Usciamo. All’inizio è stata una pena, voleva tornare indietro, agitatissimo.
Ma mica per il virus. Ha passato l’infanzia sotto le bombe. Ride, del virus. Dice che morire per un virus o per un altro, è solo questione di tempo.
Ma alla libertà, ai diritti fondamentali ci tiene, e non sa più quali sono i suoi.
Noi possiamo anche trovare una qualche ironia nell’invenzione del congiunto.
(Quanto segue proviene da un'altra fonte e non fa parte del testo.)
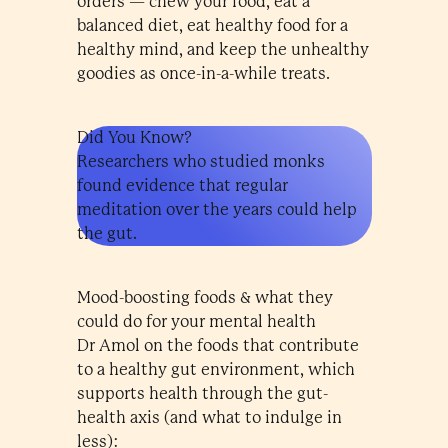
orders — chew your food, eat a
balanced diet, eat healthy food for a
healthy mind, and keep the unhealthy
goodies as once-in-a-while treats.
Did You Know?
Researchers who studied monks
found evidence that regular
meditation over the years could help
the gut.
Mood-boosting foods & what they
could do for your mental health
Dr Amol on the foods that contribute
to a healthy gut environment, which
supports health through the gut-
health axis (and what to indulge in
less):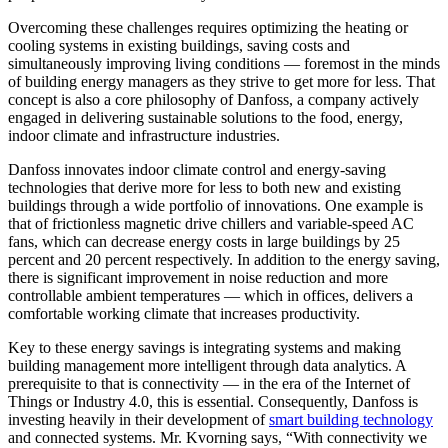
Overcoming these challenges requires optimizing the heating or
cooling systems in existing buildings, saving costs and
simultaneously improving living conditions — foremost in the minds
of building energy managers as they strive to get more for less. That
concept is also a core philosophy of Danfoss, a company actively
engaged in delivering sustainable solutions to the food, energy,
indoor climate and infrastructure industries.
Danfoss innovates indoor climate control and energy-saving
technologies that derive more for less to both new and existing
buildings through a wide portfolio of innovations. One example is
that of frictionless magnetic drive chillers and variable-speed AC
fans, which can decrease energy costs in large buildings by 25
percent and 20 percent respectively. In addition to the energy saving,
there is significant improvement in noise reduction and more
controllable ambient temperatures — which in offices, delivers a
comfortable working climate that increases productivity.
Key to these energy savings is integrating systems and making
building management more intelligent through data analytics. A
prerequisite to that is connectivity — in the era of the Internet of
Things or Industry 4.0, this is essential. Consequently, Danfoss is
investing heavily in their development of
smart building technology
and connected systems. Mr. Kvorning says, “With connectivity we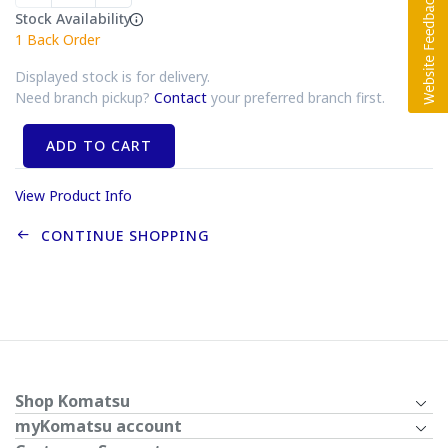
Stock Availability
1
Back Order
Displayed stock is for delivery.
Need branch pickup?
Contact
your preferred branch first.
ADD TO CART
View Product Info
CONTINUE SHOPPING
Shop Komatsu
myKomatsu account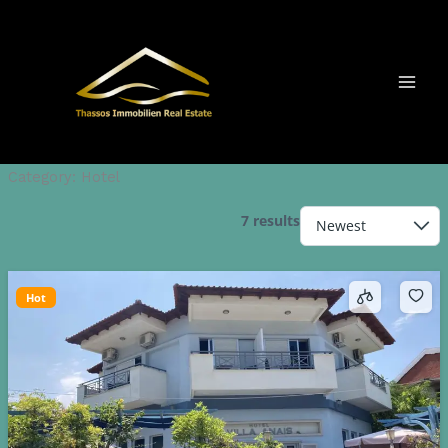
Skip
to
content
Category:
Hotel
7 results
Hot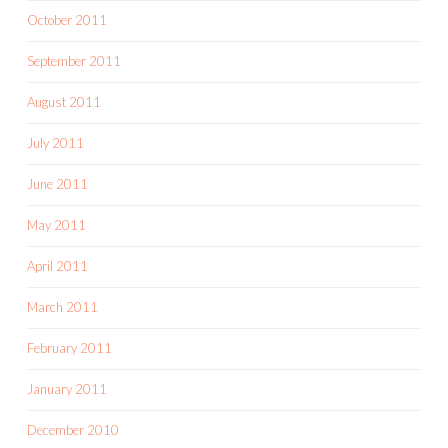
October 2011
September 2011
August 2011
July 2011
June 2011
May 2011
April 2011
March 2011
February 2011
January 2011
December 2010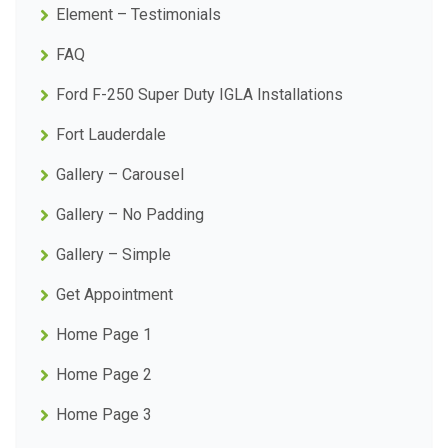
Element – Testimonials
FAQ
Ford F-250 Super Duty IGLA Installations
Fort Lauderdale
Gallery – Carousel
Gallery – No Padding
Gallery – Simple
Get Appointment
Home Page 1
Home Page 2
Home Page 3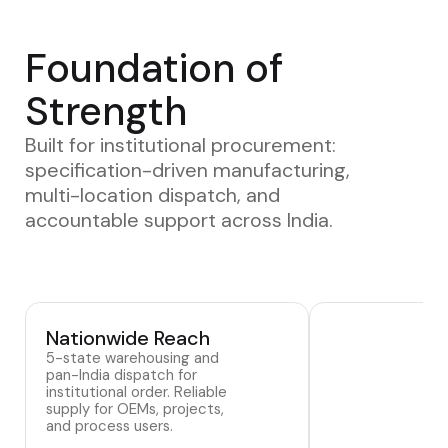
Foundation of
Strength
Built for institutional procurement:
specification-driven manufacturing,
multi-location dispatch, and
accountable support across India.
Nationwide Reach
5-state warehousing and
pan-India dispatch for
institutional order. Reliable
supply for OEMs, projects,
and process users.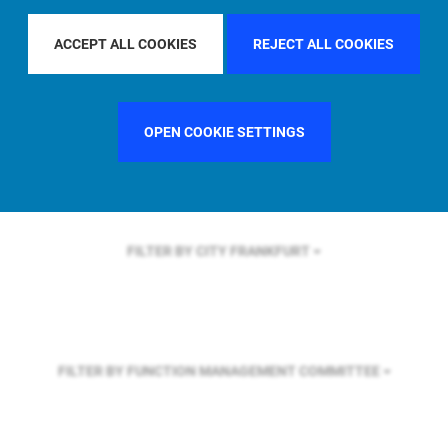
FILTER BY REGION
ASIA PACIFIC
ACCEPT ALL COOKIES
REJECT ALL COOKIES
FILTER BY COUNTRY
SWEDEN
OPEN COOKIE SETTINGS
FILTER BY CITY
FRANKFURT
FILTER BY FUNCTION
MANAGEMENT COMMITTEE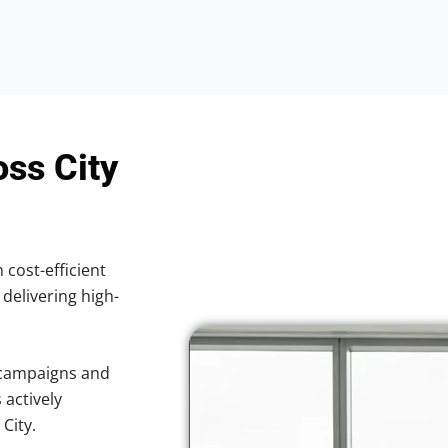
oss City
 cost-efficient
 delivering high-
 campaigns and
 actively
City.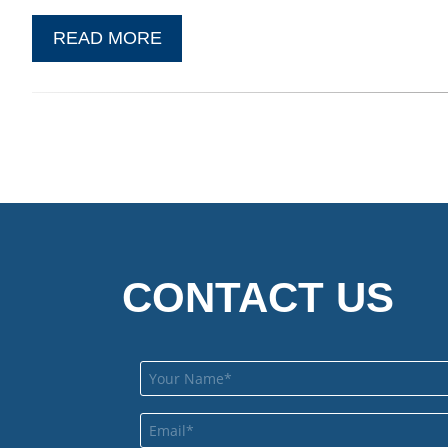
READ MORE
CONTACT US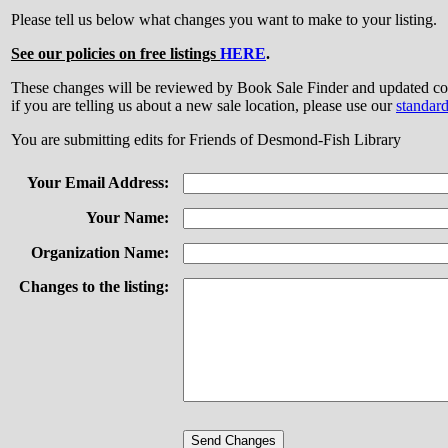
Please tell us below what changes you want to make to your listing.
See our policies on free listings
HERE
.
These changes will be reviewed by Book Sale Finder and updated
if you are telling us about a new sale location, please use our
standar
You are submitting edits for Friends of Desmond-Fish Library
Your Email Address:
Your Name:
Organization Name:
Changes to the listing: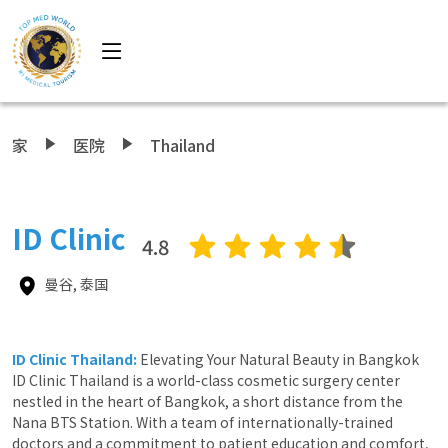
家
医院
Thailand
ID Clinic
4.8
曼谷, 泰国
ID Clinic Thailand:
Elevating Your Natural Beauty in Bangkok
ID Clinic Thailand is a world-class cosmetic surgery center
nestled in the heart of Bangkok, a short distance from the
Nana BTS Station. With a team of internationally-trained
doctors and a commitment to patient education and comfort,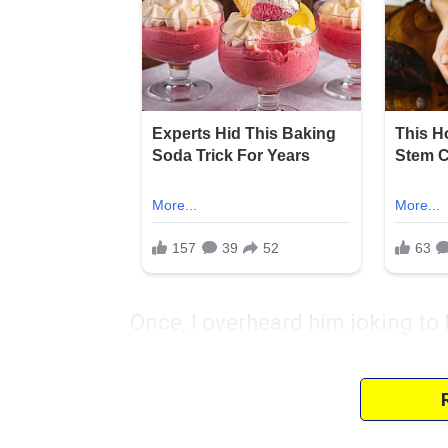
Once, I overheard him joking to 
about old furniture. My daughter
deeper than I expected.
I tried to focus on the positives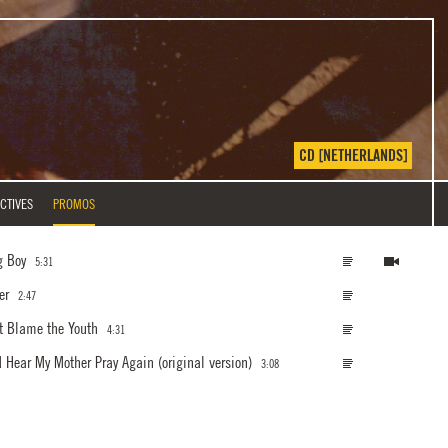
CD [NETHERLANDS]
CTIVES
PROMOS
g Boy
5:31
er
2:47
t Blame the Youth
4:31
ld Hear My Mother Pray Again
(original version)
3:08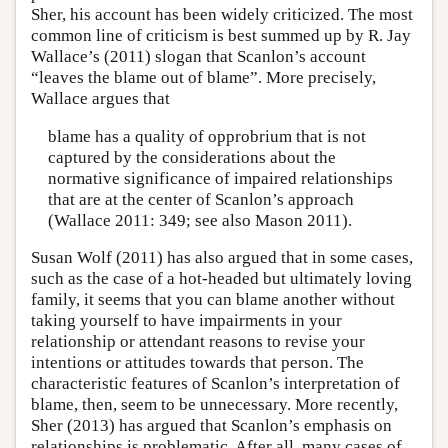
Sher, his account has been widely criticized. The most
common line of criticism is best summed up by R. Jay
Wallace’s (2011) slogan that Scanlon’s account
“leaves the blame out of blame”. More precisely,
Wallace argues that
blame has a quality of opprobrium that is not
captured by the considerations about the
normative significance of impaired relationships
that are at the center of Scanlon’s approach
(Wallace 2011: 349; see also Mason 2011).
Susan Wolf (2011) has also argued that in some cases,
such as the case of a hot-headed but ultimately loving
family, it seems that you can blame another without
taking yourself to have impairments in your
relationship or attendant reasons to revise your
intentions or attitudes towards that person. The
characteristic features of Scanlon’s interpretation of
blame, then, seem to be unnecessary. More recently,
Sher (2013) has argued that Scanlon’s emphasis on
relationships is problematic. After all, many cases of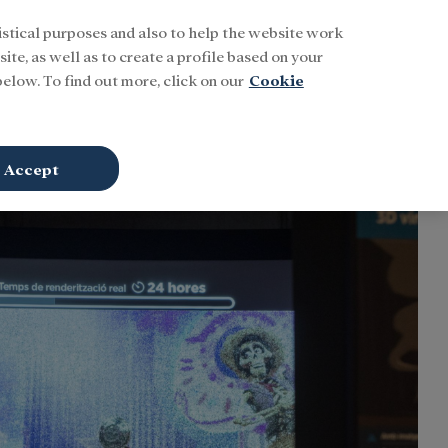
istical purposes and also to help the website work
Buscar
ENG
Sign In
ite, as well as to create a profile based on your
elow. To find out more, click on our
Cookie
Accept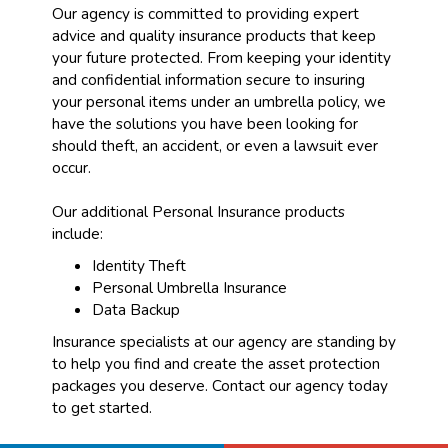
Our agency is committed to providing expert
advice and quality insurance products that keep
your future protected. From keeping your identity
and confidential information secure to insuring
your personal items under an umbrella policy, we
have the solutions you have been looking for
should theft, an accident, or even a lawsuit ever
occur.
Our additional Personal Insurance products
include:
Identity Theft
Personal Umbrella Insurance
Data Backup
Insurance specialists at our agency are standing by
to help you find and create the asset protection
packages you deserve. Contact our agency today
to get started.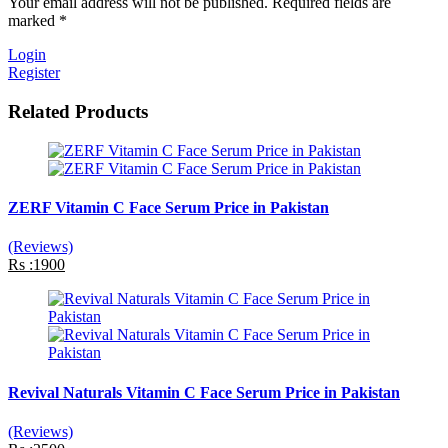
Your email address will not be published. Required fields are
marked *
Login
Register
Related Products
ZERF Vitamin C Face Serum Price in Pakistan
(Reviews)
Rs :1900
Revival Naturals Vitamin C Face Serum Price in Pakistan
(Reviews)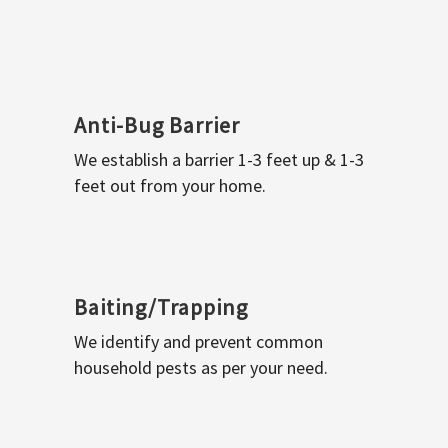
Anti-Bug Barrier
We establish a barrier 1-3 feet up & 1-3
feet out from your home.
Baiting/Trapping
We identify and prevent common
household pests as per your need.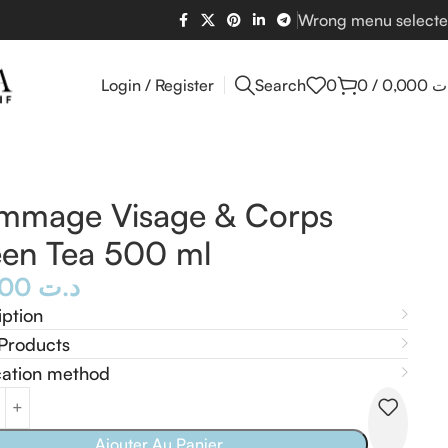
Wrong menu select
Login / Register
Search
0
0
/
0,000
د
mmage Visage & Corps
en Tea 500 ml
15,000
د.ت
iption
Products
cation method
Ajouter Au Panier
Ma soprattutto in questi giorni, a livello istituzionale (e anche l’ultimo telefonista dell’Asl è un’istituzione) l’assenza di messaggi positivi o quantomeno empatici e la comunicazione di regole confuse, sulle persone più fragili ha un impatto logorante.
Per persone che hanno sentito morire gli amici più cari o sono in ansia per gli ultimi coetanei rimasti e magari hanno i parenti lontani e magari un livello cognitivo non da ventenni, doversi sentire minacciate e braccate se escono di casa mentre sono quelli che andrebbero maggiormente tutelati e protetti – e colmati di gentilezza – è un insulto e una violenza.
Insomma, usciamo.
Era terrorizzato che non fossimo abbastanza congiunti, che l’attività non fosse abbastanza motoria.
Ho dovuto chiedere ai vigili di poter entrare ai giardini, perché si calmasse.
Hanno detto “sì, ma senza stazionare“.
E in effetti li abbiamo visti che facevano alzare chi si sedeva per terra o su un muretto. Noi abbiamo trovato una panchetta un po’ riparata e si è seduto cinque minuti, di nascosto. Sssssh, non fateci la spia.
Alla fine però alla telefonata della sera era felice. Abbiamo anche visto in un’aiuola un papavero grande così.
Ora finalmente potremo porci il problema di entrare a lavare casa e ci prepariamo a #Fase3: installargli la app la vedo dura ma chissà, magari si faranno i tamponi.
Per fortuna sono senza lavoro, altrimenti sai che complicazioni.